First off. Startups need to learn how to build a sustainable business
Too much money can cause you to overspend across the board. At first this is a ton of fun and companies who get over-funded go on a spending spree. They get fancy offices, hire a ton of people and often create multiple secondary teams working on secondary products or features. Sounds great, right?
Well, what happens is that the small team that was able to move quickly and get things done with 10 people, starts to drag with the weight of a larger organization. But the real problem is that the larger organization moves the goal-posts.
A 10 person software team can get to profitability at just 1-2 million in revenue. A 100 person team may require 15-20 million in revenue to hit that break-even point. Suddenly the millions that you raised is running dry and you have to go back to investors to raise more money. This is where startups can get into trouble. If the last round was 100M you will need to raise at an even higher valuation.
Each time you do this, the goalposts move again. If your startup can grow fast enough, perhaps you can keep up, but that just means raising ever larger rounds.
One recent example of this is Magic Leap. They raised 2.6B over 9 rounds of financing. They initially hoped to sell hundreds of thousands of headsets but have thus far reportedly sold just 6000.
Smaller startup teams have the advantage of moving quickly, being able to pivot and actually ship products quickly. As teams get larger companies spend more time on operations and scale. This is appropriate at later stages but can be destructive in the early phases.
Besides overspending and overhiring the second key problem is that having too much capital can mask other issues. Many startups famously create fake traction charts by over-spending on customer acquisitions. How do they do this?

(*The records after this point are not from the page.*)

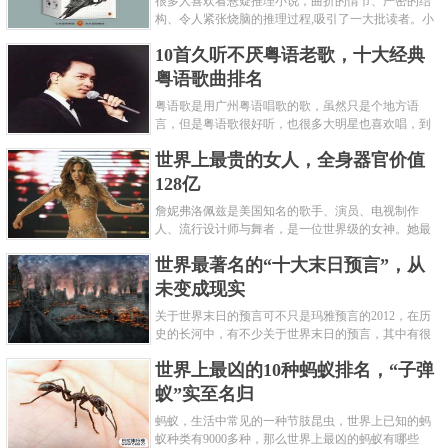
很多人喜欢看悬疑推理小说，曲折的情节、严密的结
构、令人紧张烧脑的推理过程,吸引了一大批读者。小
编盘点了十大推理悬疑烧脑小说排行榜，每本都是非
10首久听不厌粤语老歌，十大经典
常烧脑的经典。 1.《死亡通......
粤语歌曲排名
粤语歌是用广州粤语唱歌的歌，虽然只是个地方语
言，但是粤语歌很好听，也很多大明星也喜欢唱，到
现在为止出现了很多经典的粤语歌。可以说随便在粤
世界上最贵的女人，全身器官价值
语歌排行榜中选几首歌都是好......
128亿
詹妮弗洛佩兹是美国知名的歌手、演员、电视制作
人、流行设计师与舞者，是一位世界级的女神。她最
不可思议的是：从头到脚她总共为全身8个零件投保，
世界最著名的“十大末日预言”，从
堪称是世界上最贵的女人，如......
未变成现实
关于世界末日的预言可不只是玛雅预言的2012，在历
史的长河中，有不少关于世界末日的预言，其中有很
多关于世界末日的预言现在看来十分之可笑。绝大多
世界上最凶的10种蚂蚁排名，“子弹
数预言世界末日的人都从宗教......
蚁”实至名归
蚂蚁，生活中常见的一种节肢昆虫，世界上已知的蚂
蚁种类有9000多种，那么世界上最凶的蚂蚁有哪些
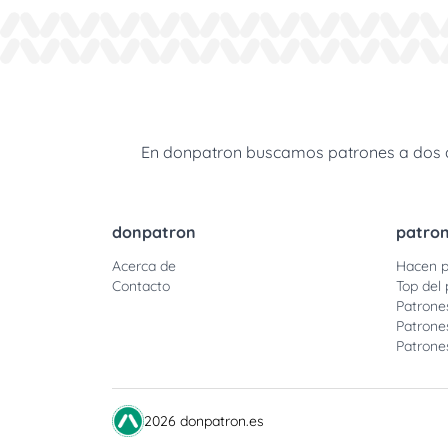
En donpatron buscamos patrones a dos agu
donpatron
patro
Acerca de
Hacen p
Contacto
Top del 
Patrone
Patrone
Patrone
2026 donpatron.es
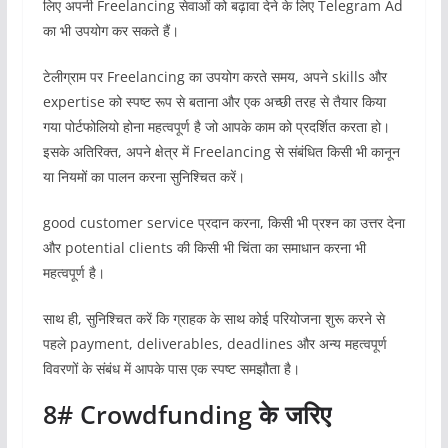
लिए अपनी Freelancing सेवाओं को बढ़ावा देने के लिए Telegram Ad
का भी उपयोग कर सकते हैं।
टेलीग्राम पर Freelancing का उपयोग करते समय, अपने skills और
expertise को स्पष्ट रूप से बताना और एक अच्छी तरह से तैयार किया
गया पोर्टफोलियो होना महत्वपूर्ण है जो आपके काम को प्रदर्शित करता हो।
इसके अतिरिक्त, अपने क्षेत्र में Freelancing से संबंधित किसी भी कानून
या नियमों का पालन करना सुनिश्चित करें।
good customer service प्रदान करना, किसी भी प्रश्न का उत्तर देना
और potential clients की किसी भी चिंता का समाधान करना भी
महत्वपूर्ण है।
साथ ही, सुनिश्चित करें कि ग्राहक के साथ कोई परियोजना शुरू करने से
पहले payment, deliverables, deadlines और अन्य महत्वपूर्ण
विवरणों के संबंध में आपके पास एक स्पष्ट समझौता है।
8#
Crowdfunding के जरिए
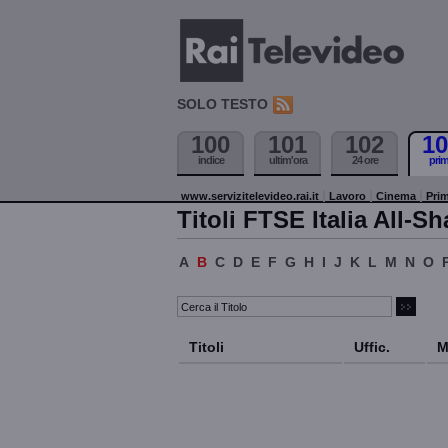
SOLO TESTO
100
101
102
10
indice
ultim'ora
24 ore
pri
www.servizitelevideo.rai.it
Lavoro
Cinema
Prim
Titoli FTSE Italia All-Sh
A
B
C
D
E
F
G
H
I
J
K
L
M
N
O
Titoli
Uffic.
M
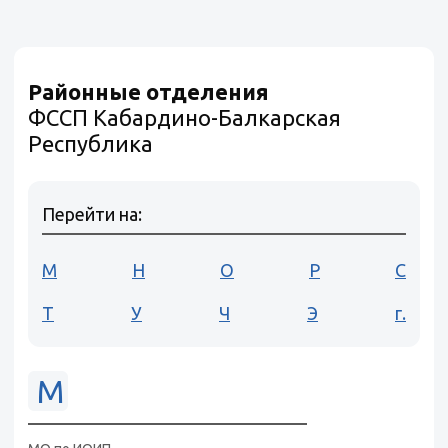
Районные отделения
ФССП Кабардино-Балкарская
Республика
Перейти на:
М
Н
О
Р
С
Т
У
Ч
Э
г.
М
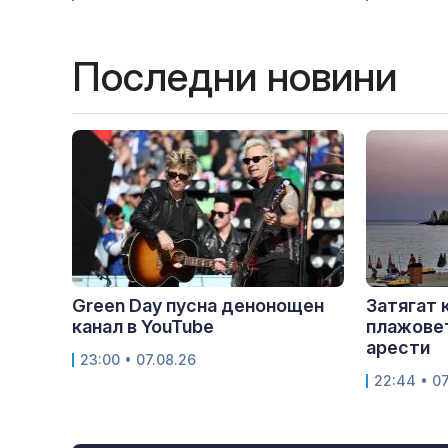
Последни новини
Green Day пусна денонощен
Затягат 
канал в YouTube
плажовет
арести
23:00 • 07.08.26
22:44 • 07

Easy. Spend $1000 the first month on advertising. Spend $2000 the second month and so on….. hey look, our growth is like a hockey-stick. We must be growing like crazy. Sometimes startups aren’t intentionally fooling investors, sometimes they are actually fooling themselves. Company problems can be masked with capital.
The other problem from raising too much capital is that it can limit your options down the road. Let’s look at two companies.
Both companies have built an amazing MVP and they go to investors looking for money. Company A asks for 1M to give their small team a year of runway to improve the product at a 5M valuation.
Company B asks for 10M to significantly grow the team and spend on marketing and give it runway for 18 months at a 100M valuation.
One year later both companies get approached by a dream acquirer who wants to buy the business for $20Million. Company A, gave up 20% equity so they can walk away with $16 Million dollar pay-day. The investors in company A made a 4x return on capital, not-bad for 1 year.
The founders of Company B may not want to take such a deal. Even if they could accept such a deal they may get caught by a gotchya-clause called “liquidation preferences.”
These clauses in larger deals mean that the investor will agree to the higher valuation, as long as the startup agrees to give the investor a multiple on their money prior to selling. This may mean that the investor gets 2-times his investment back prior to anyone else. Of that 20Million dollar offer, all of it would go to the investor and the startup founders would be left with nothing.